There was a break between school and the graduation banquet. I went home, retreated silently to my room and wrote in my field journal. I scrutinized my words until my stereoscopic eyes ached.
"You're here," Mom said, entering my room without knocking. "Did you go to the banquet?"
"I didn't have time."
"Time?" She paused. "I hope you're not mad because I decided not to go. I—I just couldn't be in the same room as all that roast beef. You know that."
"I'm not angry. I missed it for my own reasons."
"Are you feeling better? This morning you were so upset."
"I was tired. That's all. There's so much to do." I looked at my watch. "I have to get dressed; the ceremony's going to start soon."
"I'd better get ready too. I found the perfect outfit at Value Village." On her way out my door she added, "Your father will hate it, though."
Dad, again?
I thought.
Just let it go, Mom.
I clad myself in the gray suit she'd purchased at the Salvation Army. It was too small for my frame. Had I grown overnight? I clipped on my tie and slipped into a pair of black herbivore-hide dress shoes.
Mom met me at the door in a white robe that only a Vulcan would wear. She straightened the shoulders of my suit and let out a sigh. "You look beautiful, Percy. I can't believe you're graduating."
"Me either, Mom," I said, quickly kissing her cheek. Then I ran the three blocks to school.
The recently assembled Grad Tribe was in a hallway near the back of the stage.
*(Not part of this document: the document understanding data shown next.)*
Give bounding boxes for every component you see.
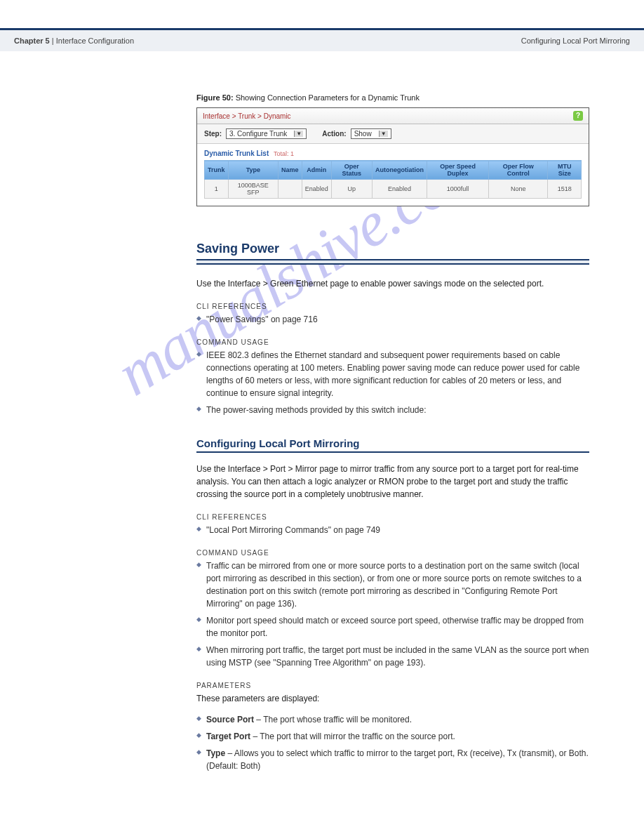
usage-item: When mirroring port traffic, the target … [196, 644, 589, 669]
cell-oper-speed: 1000full [427, 180, 488, 199]
cell-type: 1000BASE SFP [228, 180, 279, 199]
app-toolbar: Step: 3. Configure Trunk▼ Action: Show▼ [197, 124, 589, 144]
help-icon[interactable]: ? [573, 111, 583, 121]
table-header-row: Trunk Type Name Admin Oper Status Autone… [205, 161, 582, 180]
action-select[interactable]: Show▼ [351, 128, 391, 139]
param-item: Source Port – The port whose traffic wil… [196, 713, 589, 726]
parameters-heading: PARAMETERS [196, 682, 589, 689]
page-header: Chapter 5 | Interface Configuration Conf… [0, 30, 644, 51]
section-bar [196, 259, 589, 265]
usage-item: Monitor port speed should match or excee… [196, 614, 589, 640]
param-item: Type – Allows you to select which traffi… [196, 747, 589, 772]
col-oper-status: Oper Status [331, 161, 372, 180]
cell-mtu: 1518 [548, 180, 582, 199]
header-subtitle: Configuring Local Port Mirroring [521, 37, 630, 45]
cell-oper-status: Up [331, 180, 372, 199]
chevron-down-icon: ▼ [379, 131, 388, 137]
usage-item: Traffic can be mirrored from one or more… [196, 560, 589, 610]
parameters-intro: These parameters are displayed: [196, 692, 589, 705]
col-autoneg: Autonegotiation [372, 161, 427, 180]
trunk-table: Trunk Type Name Admin Oper Status Autone… [204, 160, 582, 199]
app-window: Interface > Trunk > Dynamic ? Step: 3. C… [196, 107, 589, 206]
action-label: Action: [322, 130, 346, 138]
param-item: Target Port – The port that will mirror … [196, 730, 589, 743]
header-chapter: Chapter 5 | Interface Configuration [14, 37, 134, 45]
cli-ref-heading-2: CLI REFERENCES [196, 513, 589, 521]
section1-intro: Use the Interface > Green Ethernet page … [196, 277, 589, 290]
col-oper-flow: Oper Flow Control [489, 161, 548, 180]
cmd-usage-heading: COMMAND USAGE [196, 338, 589, 346]
cell-admin: Enabled [302, 180, 331, 199]
col-oper-speed: Oper Speed Duplex [427, 161, 488, 180]
cell-name [279, 180, 302, 199]
usage-item: IEEE 802.3 defines the Ethernet standard… [196, 349, 589, 399]
col-admin: Admin [302, 161, 331, 180]
sub-rule [196, 451, 589, 453]
cli-ref-item: "Local Port Mirroring Commands" on page … [196, 524, 589, 536]
col-type: Type [228, 161, 279, 180]
col-trunk: Trunk [205, 161, 229, 180]
section2-intro: Use the Interface > Port > Mirror page t… [196, 463, 589, 501]
cmd-usage-heading-2: COMMAND USAGE [196, 549, 589, 557]
cell-autoneg: Enabled [372, 180, 427, 199]
cli-ref-heading: CLI REFERENCES [196, 303, 589, 310]
table-row: 1 1000BASE SFP Enabled Up Enabled 1000fu… [205, 180, 582, 199]
cell-trunk: 1 [205, 180, 229, 199]
chevron-down-icon: ▼ [294, 131, 303, 137]
breadcrumb: Interface > Trunk > Dynamic [203, 112, 291, 120]
col-mtu: MTU Size [548, 161, 582, 180]
section-heading-mirror: Configuring Local Port Mirroring [196, 437, 589, 449]
figure-caption: Figure 50: Showing Connection Parameters… [196, 93, 616, 102]
col-name: Name [279, 161, 302, 180]
step-label: Step: [204, 130, 222, 138]
usage-item: The power-saving methods provided by thi… [196, 404, 589, 416]
step-select[interactable]: 3. Configure Trunk▼ [226, 128, 307, 139]
app-breadcrumb-bar: Interface > Trunk > Dynamic ? [197, 108, 589, 124]
section-heading-power: Saving Power [196, 241, 589, 256]
cell-oper-flow: None [489, 180, 548, 199]
trunk-list-title: Dynamic Trunk List Total: 1 [197, 144, 589, 160]
cli-ref-item: "Power Savings" on page 716 [196, 313, 589, 326]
Various females had caked their features with makeup and preserved their hair with gel and spray. Males stood uncomfortably in their new suits, hands in pockets, tugging ties, inspecting their shoes as if trying to recall why they weren't wearing sneakers.
I approached the sign-in desk. Ms. Nystrom looked up, frowned.
"You're late, Percy."
"I am aware of my tardiness," I answered. "It was unavoidable. It won't happen again, I promise." I winked. Her face was blank. "Get it? School's finished so I won't be back, therefore I can't be late."
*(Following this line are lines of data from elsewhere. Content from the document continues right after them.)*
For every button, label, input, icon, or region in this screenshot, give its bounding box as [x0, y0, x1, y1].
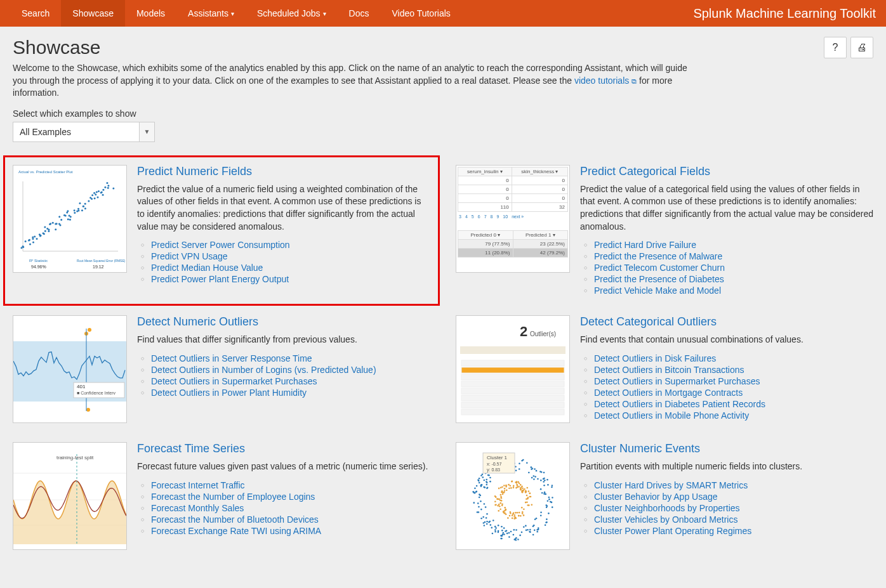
example-link[interactable]: Cluster Behavior by App Usage — [594, 492, 718, 502]
svg-point-387 — [521, 491, 523, 493]
svg-point-354 — [502, 493, 504, 495]
card-title-forecast-time-series[interactable]: Forecast Time Series — [137, 442, 430, 455]
example-link[interactable]: Predict Power Plant Energy Output — [151, 274, 289, 284]
svg-point-266 — [547, 484, 549, 486]
example-link[interactable]: Forecast Monthly Sales — [151, 503, 244, 513]
example-link[interactable]: Forecast Internet Traffic — [151, 480, 245, 490]
svg-point-8 — [29, 243, 31, 245]
example-link[interactable]: Detect Outliers in Bitcoin Transactions — [594, 365, 744, 375]
svg-point-360 — [503, 485, 505, 487]
examples-filter-dropdown[interactable]: All Examples ▼ — [13, 122, 155, 142]
example-link[interactable]: Predict the Presence of Diabetes — [594, 274, 724, 284]
svg-point-347 — [517, 487, 519, 488]
svg-point-128 — [519, 468, 520, 470]
card-desc: Forecast future values given past values… — [137, 461, 430, 473]
example-link[interactable]: Predict VPN Usage — [151, 251, 228, 261]
card-title-cluster-numeric-events[interactable]: Cluster Numeric Events — [580, 442, 873, 455]
svg-point-195 — [515, 529, 517, 531]
svg-point-314 — [531, 504, 533, 506]
svg-point-150 — [526, 462, 528, 464]
svg-point-5 — [22, 246, 24, 248]
svg-point-104 — [552, 485, 553, 487]
svg-point-144 — [534, 476, 536, 478]
example-link[interactable]: Predict Server Power Consumption — [151, 240, 290, 250]
svg-point-364 — [515, 481, 517, 483]
example-link[interactable]: Cluster Hard Drives by SMART Metrics — [594, 480, 748, 490]
example-link[interactable]: Cluster Power Plant Operating Regimes — [594, 526, 751, 536]
example-link[interactable]: Predict the Presence of Malware — [594, 251, 722, 261]
svg-point-386 — [518, 515, 520, 517]
example-link[interactable]: Cluster Neighborhoods by Properties — [594, 503, 740, 513]
example-link[interactable]: Predict Telecom Customer Churn — [594, 263, 725, 273]
example-link[interactable]: Predict Median House Value — [151, 263, 263, 273]
svg-point-249 — [521, 532, 523, 533]
example-link[interactable]: Detect Outliers in Supermarket Purchases — [594, 376, 760, 386]
svg-point-142 — [546, 479, 548, 481]
svg-point-333 — [498, 510, 499, 512]
example-link[interactable]: Detect Outliers in Number of Logins (vs.… — [151, 365, 376, 375]
svg-point-159 — [502, 533, 504, 535]
card-predict-numeric-fields: Actual vs. Predicted Scatter Plot R² Sta… — [3, 155, 440, 306]
svg-rect-94 — [461, 402, 564, 408]
svg-point-391 — [501, 504, 503, 506]
example-link[interactable]: Detect Outliers in Disk Failures — [594, 353, 716, 363]
svg-point-151 — [506, 533, 508, 535]
nav-item-search[interactable]: Search — [10, 0, 61, 27]
svg-point-222 — [527, 529, 529, 531]
svg-point-362 — [503, 511, 505, 513]
card-links: Cluster Hard Drives by SMART MetricsClus… — [580, 480, 873, 537]
print-button[interactable]: 🖨 — [850, 37, 873, 58]
svg-point-280 — [513, 539, 515, 540]
svg-point-49 — [81, 209, 83, 211]
svg-rect-95 — [461, 409, 564, 415]
svg-point-319 — [512, 518, 513, 519]
card-title-predict-categorical-fields[interactable]: Predict Categorical Fields — [580, 165, 873, 178]
video-tutorials-link[interactable]: video tutorials ⧉ — [574, 75, 637, 86]
card-title-predict-numeric-fields[interactable]: Predict Numeric Fields — [137, 165, 430, 178]
svg-point-193 — [551, 487, 553, 488]
svg-point-276 — [523, 526, 525, 528]
nav-item-scheduled-jobs[interactable]: Scheduled Jobs▾ — [246, 0, 338, 27]
example-link[interactable]: Forecast the Number of Bluetooth Devices — [151, 514, 319, 525]
list-item: Predict Power Plant Energy Output — [151, 273, 430, 285]
svg-point-107 — [473, 502, 475, 504]
nav-item-models[interactable]: Models — [125, 0, 176, 27]
svg-point-237 — [503, 527, 505, 529]
list-item: Cluster Vehicles by Onboard Metrics — [594, 514, 873, 525]
card-title-detect-categorical-outliers[interactable]: Detect Categorical Outliers — [580, 315, 873, 329]
example-link[interactable]: Cluster Vehicles by Onboard Metrics — [594, 514, 737, 525]
svg-point-361 — [513, 518, 515, 519]
card-detect-numeric-outliers: 401 ■ Confidence Interv Detect Numeric O… — [13, 315, 430, 423]
svg-rect-89 — [461, 367, 564, 373]
nav-item-video-tutorials[interactable]: Video Tutorials — [380, 0, 461, 27]
example-link[interactable]: Predict Hard Drive Failure — [594, 240, 696, 250]
svg-point-181 — [531, 466, 532, 468]
nav-item-showcase[interactable]: Showcase — [61, 0, 125, 27]
example-link[interactable]: Detect Outliers in Mobile Phone Activity — [594, 410, 749, 421]
example-link[interactable]: Detect Outliers in Mortgage Contracts — [594, 388, 743, 398]
nav-item-assistants[interactable]: Assistants▾ — [176, 0, 246, 27]
example-link[interactable]: Detect Outliers in Diabetes Patient Reco… — [594, 399, 765, 409]
nav-item-docs[interactable]: Docs — [338, 0, 381, 27]
example-link[interactable]: Detect Outliers in Supermarket Purchases — [151, 376, 317, 386]
card-title-detect-numeric-outliers[interactable]: Detect Numeric Outliers — [137, 315, 430, 329]
svg-point-18 — [43, 233, 45, 235]
svg-point-338 — [517, 512, 519, 514]
example-link[interactable]: Forecast Exchange Rate TWI using ARIMA — [151, 526, 321, 536]
example-link[interactable]: Detect Outliers in Power Plant Humidity — [151, 388, 307, 398]
example-link[interactable]: Forecast the Number of Employee Logins — [151, 492, 315, 502]
svg-text:Outlier(s): Outlier(s) — [530, 330, 556, 337]
help-button[interactable]: ? — [824, 37, 847, 58]
svg-point-184 — [501, 538, 503, 540]
svg-point-219 — [529, 531, 531, 533]
svg-point-398 — [507, 518, 509, 519]
svg-point-118 — [540, 480, 542, 481]
svg-point-65 — [98, 190, 100, 192]
svg-point-206 — [508, 532, 510, 534]
svg-point-254 — [540, 488, 542, 490]
example-link[interactable]: Predict Vehicle Make and Model — [594, 285, 721, 296]
example-link[interactable]: Detect Outliers in Server Response Time — [151, 353, 312, 363]
list-item: Predict Hard Drive Failure — [594, 239, 873, 251]
svg-point-52 — [83, 206, 84, 207]
svg-point-208 — [545, 504, 547, 506]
"Yes, that is funny," she replied flatly. "I'll miss your sense of humor."
I thought of all the times she'd indulged me in class when I'd expounded on my theories regarding literature and evolution. She deserved a final gift, so I offered, "A birthmark on the left cheek is a sign of intelligence and good luck in Thai culture."
She looked up, eyes guarded. Then: a slight smile, making her birthmark crease together. "Good luck to you, Mr. Montmount," she said, handing me a graduation gown. I slung it over my arm and joined the crowd, amused that the males would submit to such effeminate dress.
Clusters of visibly nervous students chatted hesitantly, straightening each other's gowns and fixing their tresses like monkeys hunting for head lice. I retrieved my field notebook and jotted notes.
No Elissa sightings. No surprise. We were packed in the hallway like lab rats in a cage. The masses parted for the walking monolith, Justin. He lumbered through the students, his robe draped over one shoulder,
Gigantopithecus blacki
on a mission. He paused to inspect me; his eyes revealed no warmth, no anger, just contentment—an odd expression on his square-jawed face. Graduation agreed with him; maybe he'd won a football scholarship.